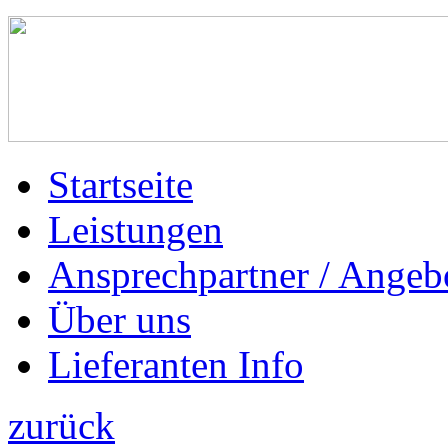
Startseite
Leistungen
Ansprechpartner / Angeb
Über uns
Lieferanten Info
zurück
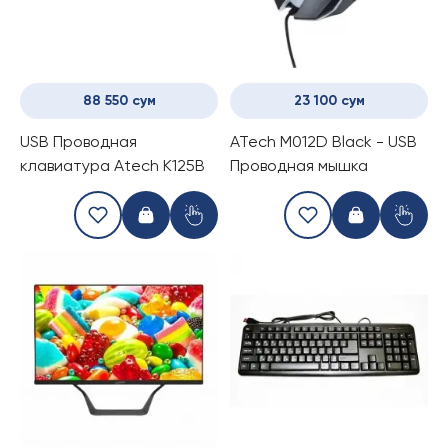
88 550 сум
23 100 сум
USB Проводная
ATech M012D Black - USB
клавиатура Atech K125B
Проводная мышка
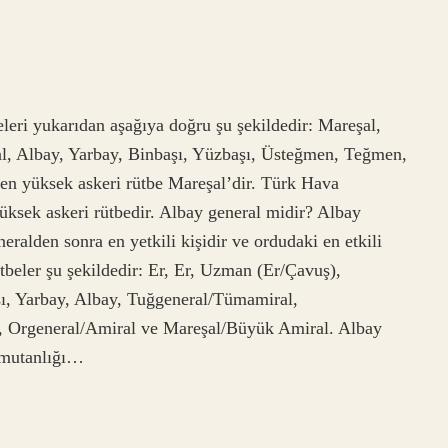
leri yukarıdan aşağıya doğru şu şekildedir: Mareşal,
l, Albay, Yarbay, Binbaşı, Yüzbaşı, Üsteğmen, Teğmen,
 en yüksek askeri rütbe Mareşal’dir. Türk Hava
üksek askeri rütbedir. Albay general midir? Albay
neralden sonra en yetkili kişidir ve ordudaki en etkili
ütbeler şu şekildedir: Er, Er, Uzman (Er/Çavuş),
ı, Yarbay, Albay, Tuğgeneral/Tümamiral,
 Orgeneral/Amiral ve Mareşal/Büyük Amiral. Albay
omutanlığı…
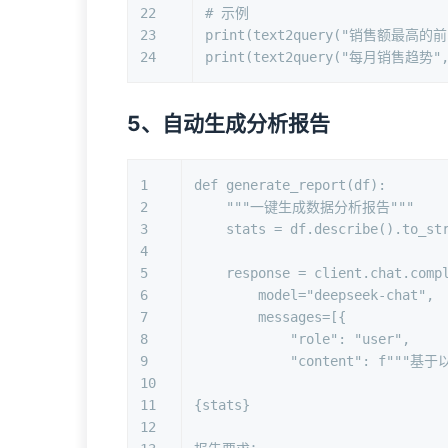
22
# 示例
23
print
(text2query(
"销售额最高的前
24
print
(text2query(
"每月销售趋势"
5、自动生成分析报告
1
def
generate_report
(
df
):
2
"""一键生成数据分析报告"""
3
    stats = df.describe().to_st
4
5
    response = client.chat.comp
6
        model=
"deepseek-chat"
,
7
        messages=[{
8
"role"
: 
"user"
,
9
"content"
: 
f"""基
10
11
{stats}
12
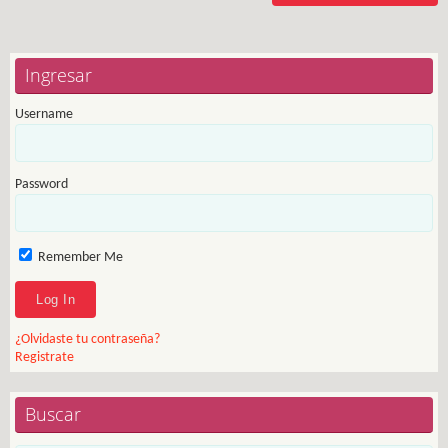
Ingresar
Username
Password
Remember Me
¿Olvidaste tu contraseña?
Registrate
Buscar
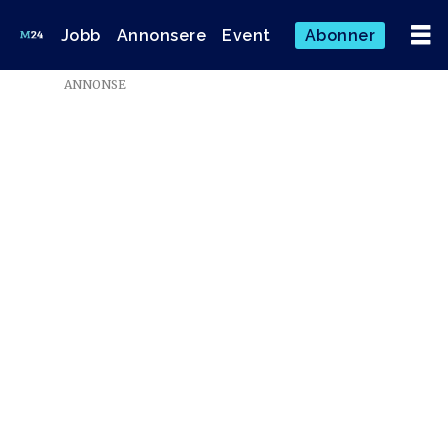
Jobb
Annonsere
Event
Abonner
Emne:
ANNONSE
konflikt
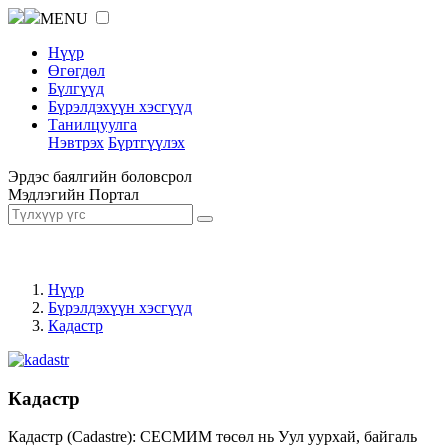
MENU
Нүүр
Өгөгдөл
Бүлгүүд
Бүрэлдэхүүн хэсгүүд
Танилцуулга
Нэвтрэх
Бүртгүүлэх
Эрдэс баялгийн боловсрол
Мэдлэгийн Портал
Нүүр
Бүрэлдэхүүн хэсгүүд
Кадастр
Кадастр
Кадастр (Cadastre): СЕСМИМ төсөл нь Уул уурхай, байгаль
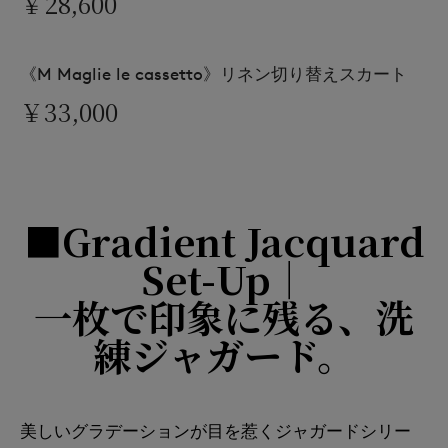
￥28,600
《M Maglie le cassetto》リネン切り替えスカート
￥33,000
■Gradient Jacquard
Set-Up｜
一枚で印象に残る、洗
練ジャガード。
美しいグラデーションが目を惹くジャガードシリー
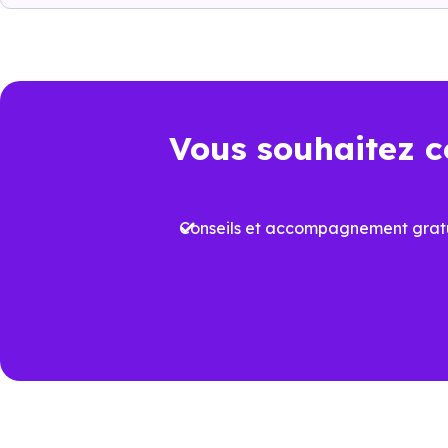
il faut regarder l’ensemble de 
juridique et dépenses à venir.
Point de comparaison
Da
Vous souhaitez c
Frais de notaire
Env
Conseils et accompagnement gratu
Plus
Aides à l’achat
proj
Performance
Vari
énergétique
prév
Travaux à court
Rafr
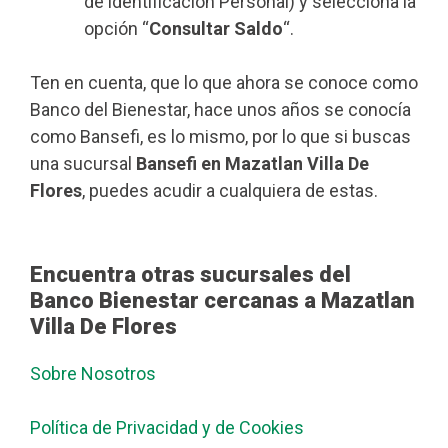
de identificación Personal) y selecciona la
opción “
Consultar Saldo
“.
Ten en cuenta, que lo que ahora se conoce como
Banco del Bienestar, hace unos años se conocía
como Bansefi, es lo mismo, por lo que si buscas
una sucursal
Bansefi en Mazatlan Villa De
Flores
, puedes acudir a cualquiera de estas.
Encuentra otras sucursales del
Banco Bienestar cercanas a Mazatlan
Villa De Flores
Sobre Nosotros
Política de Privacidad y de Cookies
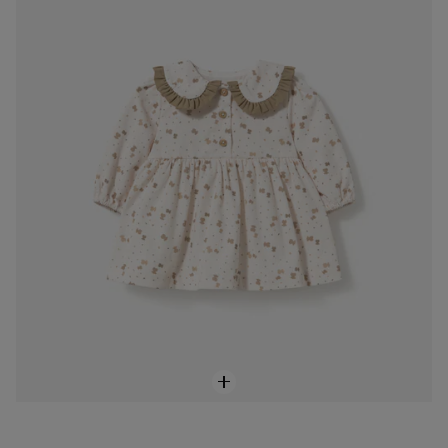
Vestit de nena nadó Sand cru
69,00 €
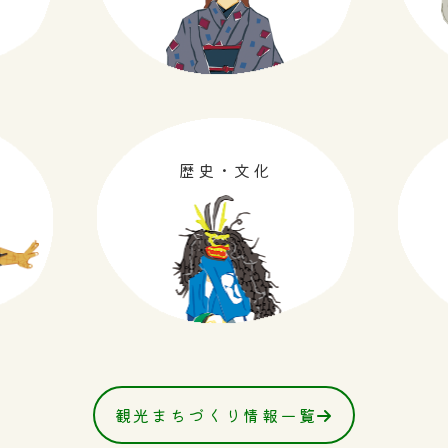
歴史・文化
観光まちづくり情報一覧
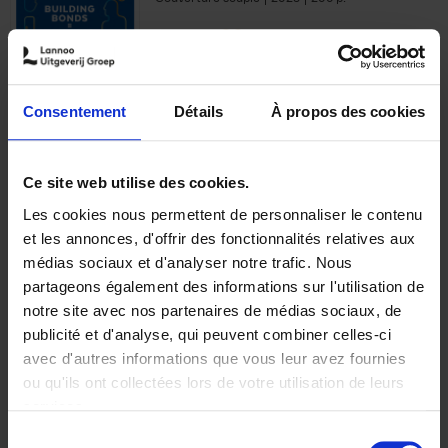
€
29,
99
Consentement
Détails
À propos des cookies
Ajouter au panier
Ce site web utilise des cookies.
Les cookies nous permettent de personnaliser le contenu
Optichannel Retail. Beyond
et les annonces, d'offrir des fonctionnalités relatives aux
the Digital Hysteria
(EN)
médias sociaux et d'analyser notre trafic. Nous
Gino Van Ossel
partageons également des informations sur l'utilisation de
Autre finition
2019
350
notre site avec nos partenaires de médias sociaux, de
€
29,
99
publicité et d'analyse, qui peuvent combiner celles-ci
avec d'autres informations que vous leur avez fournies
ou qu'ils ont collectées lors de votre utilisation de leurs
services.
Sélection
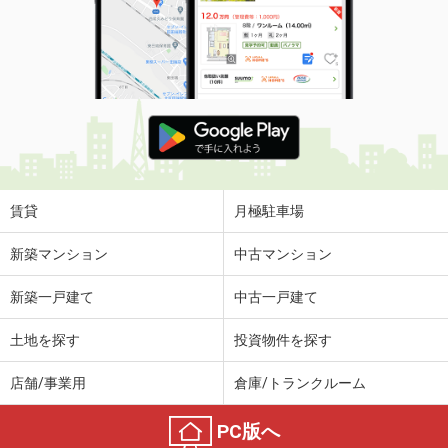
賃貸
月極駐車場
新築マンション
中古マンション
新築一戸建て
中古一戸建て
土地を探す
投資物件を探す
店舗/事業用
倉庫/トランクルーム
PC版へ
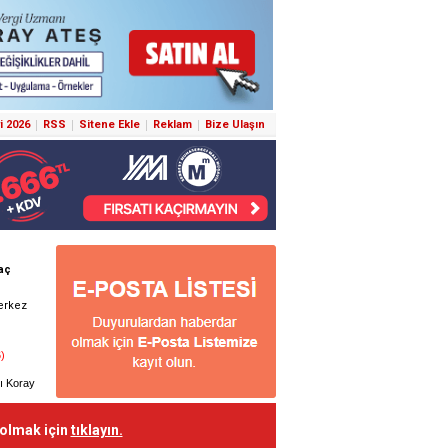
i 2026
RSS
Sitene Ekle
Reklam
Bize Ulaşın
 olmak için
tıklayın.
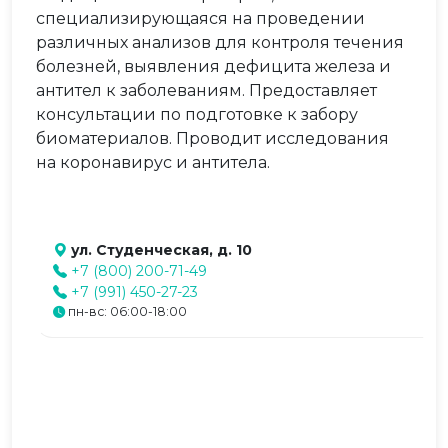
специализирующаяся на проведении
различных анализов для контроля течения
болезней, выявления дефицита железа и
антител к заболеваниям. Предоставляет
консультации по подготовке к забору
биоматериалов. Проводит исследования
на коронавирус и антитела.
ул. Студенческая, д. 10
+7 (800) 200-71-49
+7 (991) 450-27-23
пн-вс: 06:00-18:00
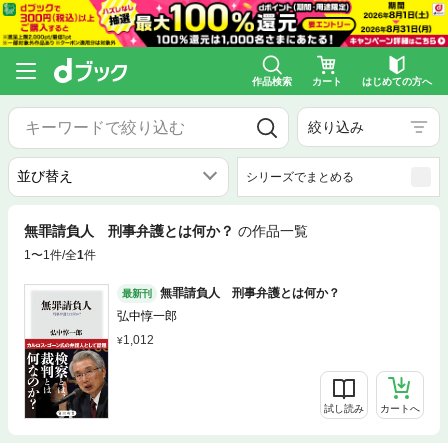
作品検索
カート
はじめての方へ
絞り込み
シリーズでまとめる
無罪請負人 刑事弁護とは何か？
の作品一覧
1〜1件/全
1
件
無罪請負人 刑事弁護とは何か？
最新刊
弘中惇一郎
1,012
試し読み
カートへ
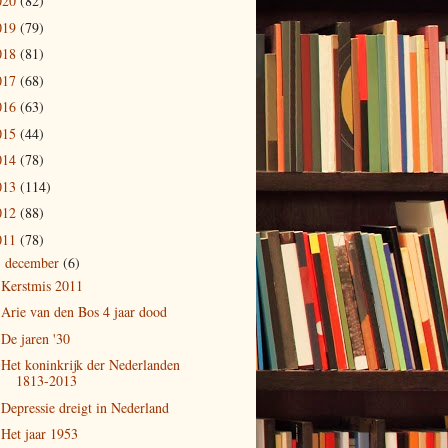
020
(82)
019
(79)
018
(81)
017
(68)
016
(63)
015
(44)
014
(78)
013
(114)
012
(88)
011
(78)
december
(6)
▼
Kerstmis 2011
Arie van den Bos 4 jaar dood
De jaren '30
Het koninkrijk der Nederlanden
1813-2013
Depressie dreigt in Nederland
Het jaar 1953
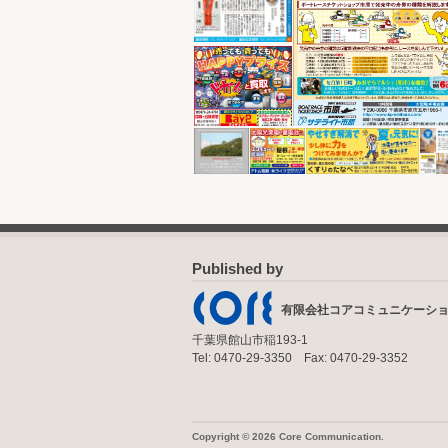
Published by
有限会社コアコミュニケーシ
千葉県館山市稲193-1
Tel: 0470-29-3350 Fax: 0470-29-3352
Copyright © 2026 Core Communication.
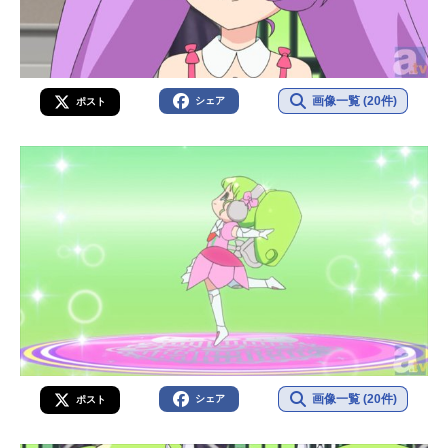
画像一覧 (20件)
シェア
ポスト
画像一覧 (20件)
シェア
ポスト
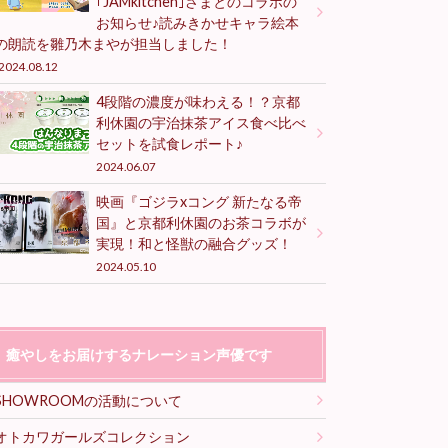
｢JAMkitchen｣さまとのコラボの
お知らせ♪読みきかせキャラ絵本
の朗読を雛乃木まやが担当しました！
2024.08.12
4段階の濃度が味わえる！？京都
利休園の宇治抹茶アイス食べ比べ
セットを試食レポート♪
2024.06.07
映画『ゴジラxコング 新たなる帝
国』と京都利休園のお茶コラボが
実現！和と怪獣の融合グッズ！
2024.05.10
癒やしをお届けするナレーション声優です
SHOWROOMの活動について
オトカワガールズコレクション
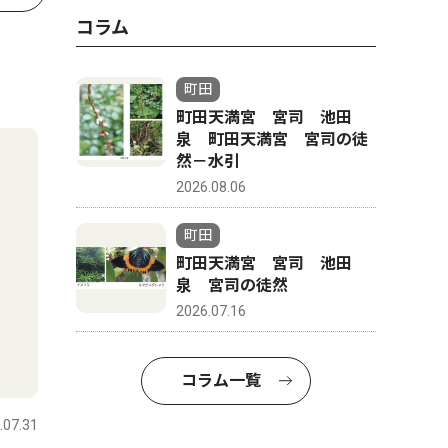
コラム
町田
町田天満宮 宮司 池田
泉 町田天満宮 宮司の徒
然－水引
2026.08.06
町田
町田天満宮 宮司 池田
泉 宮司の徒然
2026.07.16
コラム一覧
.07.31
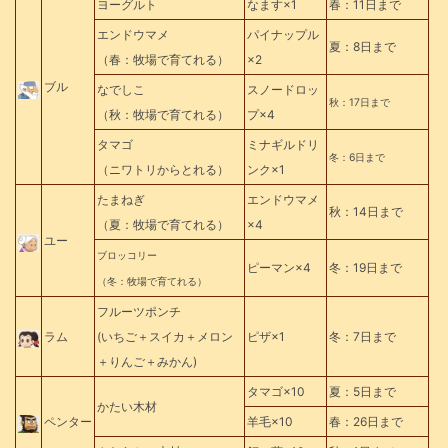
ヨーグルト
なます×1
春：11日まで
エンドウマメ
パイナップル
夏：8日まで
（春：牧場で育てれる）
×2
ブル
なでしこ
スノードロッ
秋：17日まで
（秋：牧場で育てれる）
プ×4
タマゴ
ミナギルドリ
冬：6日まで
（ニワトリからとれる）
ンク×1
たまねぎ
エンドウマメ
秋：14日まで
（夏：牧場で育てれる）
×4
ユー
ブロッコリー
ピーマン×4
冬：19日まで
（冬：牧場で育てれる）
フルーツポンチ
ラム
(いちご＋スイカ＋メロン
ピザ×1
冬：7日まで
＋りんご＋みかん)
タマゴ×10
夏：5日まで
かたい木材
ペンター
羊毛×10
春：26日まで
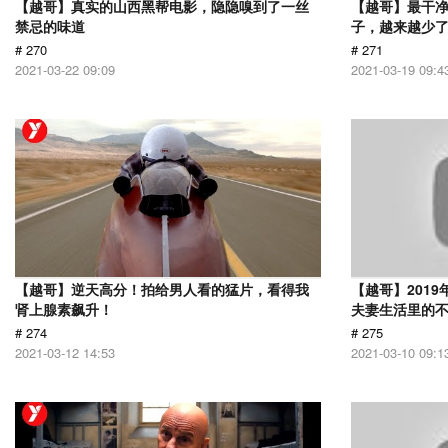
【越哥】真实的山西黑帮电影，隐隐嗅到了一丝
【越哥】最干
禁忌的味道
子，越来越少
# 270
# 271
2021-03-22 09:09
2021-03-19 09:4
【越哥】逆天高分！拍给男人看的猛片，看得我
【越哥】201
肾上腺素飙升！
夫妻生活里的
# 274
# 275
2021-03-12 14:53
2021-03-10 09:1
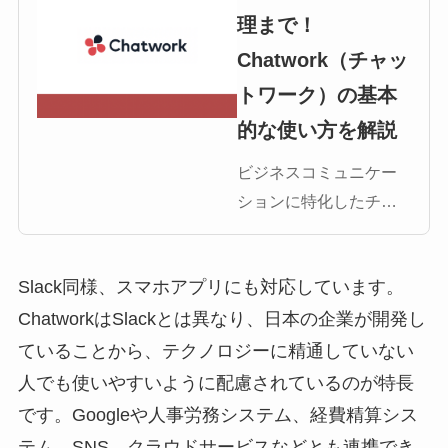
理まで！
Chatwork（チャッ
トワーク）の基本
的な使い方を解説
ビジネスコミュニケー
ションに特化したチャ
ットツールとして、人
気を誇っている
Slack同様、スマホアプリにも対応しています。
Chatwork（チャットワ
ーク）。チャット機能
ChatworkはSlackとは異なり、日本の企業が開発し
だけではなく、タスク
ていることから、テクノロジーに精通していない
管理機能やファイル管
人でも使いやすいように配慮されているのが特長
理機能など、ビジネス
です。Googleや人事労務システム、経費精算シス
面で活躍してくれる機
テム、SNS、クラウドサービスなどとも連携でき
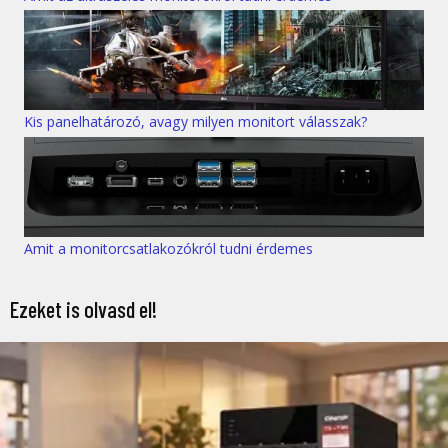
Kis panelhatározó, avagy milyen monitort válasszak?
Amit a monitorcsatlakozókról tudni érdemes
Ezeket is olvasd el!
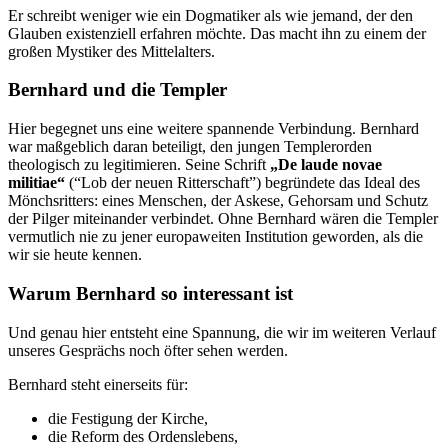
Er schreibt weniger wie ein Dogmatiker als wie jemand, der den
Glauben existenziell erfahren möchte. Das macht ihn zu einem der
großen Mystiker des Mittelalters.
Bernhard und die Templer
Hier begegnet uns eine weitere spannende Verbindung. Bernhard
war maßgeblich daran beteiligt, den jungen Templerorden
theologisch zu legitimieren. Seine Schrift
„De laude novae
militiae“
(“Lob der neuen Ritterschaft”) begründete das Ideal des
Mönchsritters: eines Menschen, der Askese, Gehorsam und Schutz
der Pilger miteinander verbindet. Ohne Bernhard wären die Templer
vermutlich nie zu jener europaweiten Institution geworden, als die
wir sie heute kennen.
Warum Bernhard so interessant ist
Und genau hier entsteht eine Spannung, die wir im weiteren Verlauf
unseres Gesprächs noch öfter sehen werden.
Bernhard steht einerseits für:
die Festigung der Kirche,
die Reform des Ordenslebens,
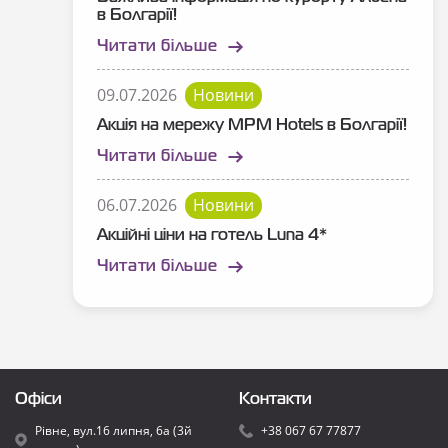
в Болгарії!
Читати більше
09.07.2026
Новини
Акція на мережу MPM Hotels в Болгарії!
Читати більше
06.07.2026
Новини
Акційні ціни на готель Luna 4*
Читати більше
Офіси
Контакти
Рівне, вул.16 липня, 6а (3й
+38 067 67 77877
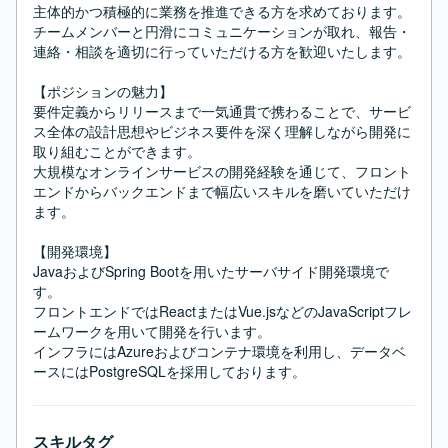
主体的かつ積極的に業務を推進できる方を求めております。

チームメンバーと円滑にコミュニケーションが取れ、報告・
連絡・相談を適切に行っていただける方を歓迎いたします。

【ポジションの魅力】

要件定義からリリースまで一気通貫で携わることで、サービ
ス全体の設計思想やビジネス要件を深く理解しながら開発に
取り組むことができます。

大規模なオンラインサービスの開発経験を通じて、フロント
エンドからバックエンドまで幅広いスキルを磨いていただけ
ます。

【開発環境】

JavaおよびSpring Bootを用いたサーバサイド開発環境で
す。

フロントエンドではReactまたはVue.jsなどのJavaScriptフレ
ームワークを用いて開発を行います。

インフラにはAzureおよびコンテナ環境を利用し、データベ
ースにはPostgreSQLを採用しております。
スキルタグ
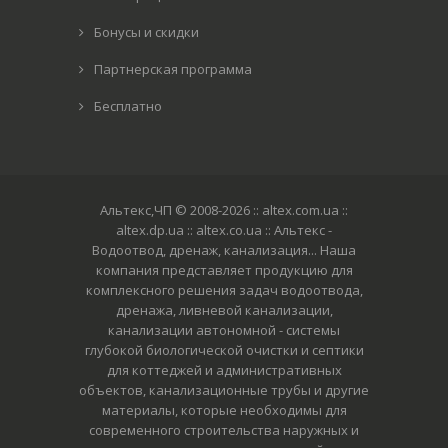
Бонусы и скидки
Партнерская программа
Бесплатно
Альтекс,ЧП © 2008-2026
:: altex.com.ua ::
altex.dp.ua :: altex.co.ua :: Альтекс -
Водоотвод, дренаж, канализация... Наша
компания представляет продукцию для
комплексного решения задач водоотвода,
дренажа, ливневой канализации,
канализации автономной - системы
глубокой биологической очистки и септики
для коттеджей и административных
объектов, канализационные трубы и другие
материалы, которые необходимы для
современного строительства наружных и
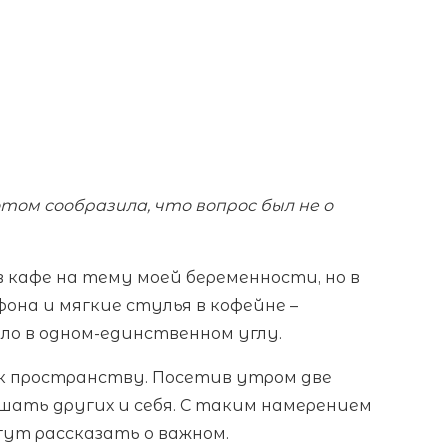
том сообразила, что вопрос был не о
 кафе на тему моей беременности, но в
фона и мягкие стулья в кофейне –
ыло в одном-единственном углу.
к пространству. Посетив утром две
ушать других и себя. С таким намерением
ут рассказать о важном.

#### [Aim of the task]
Could the lines from the top of the material through the line with "en yüksek askeri" be repeated exactly, pictures left out?

#### [Written answer]
Startseite
Leistungen
Ansprechpartner / Angeb
Über uns
Lieferanten Info
zurück
88 550 сум
23 100 сум
USB Проводная
ATech M012D Black - USB
клавиатура Atech K125B
Проводная мышка
leri yukarıdan aşağıya doğru şu şekildedir: Mareşal,
l, Albay, Yarbay, Binbaşı, Yüzbaşı, Üsteğmen, Teğmen,
 en yüksek askeri rütbe Mareşal’dir. Türk Hava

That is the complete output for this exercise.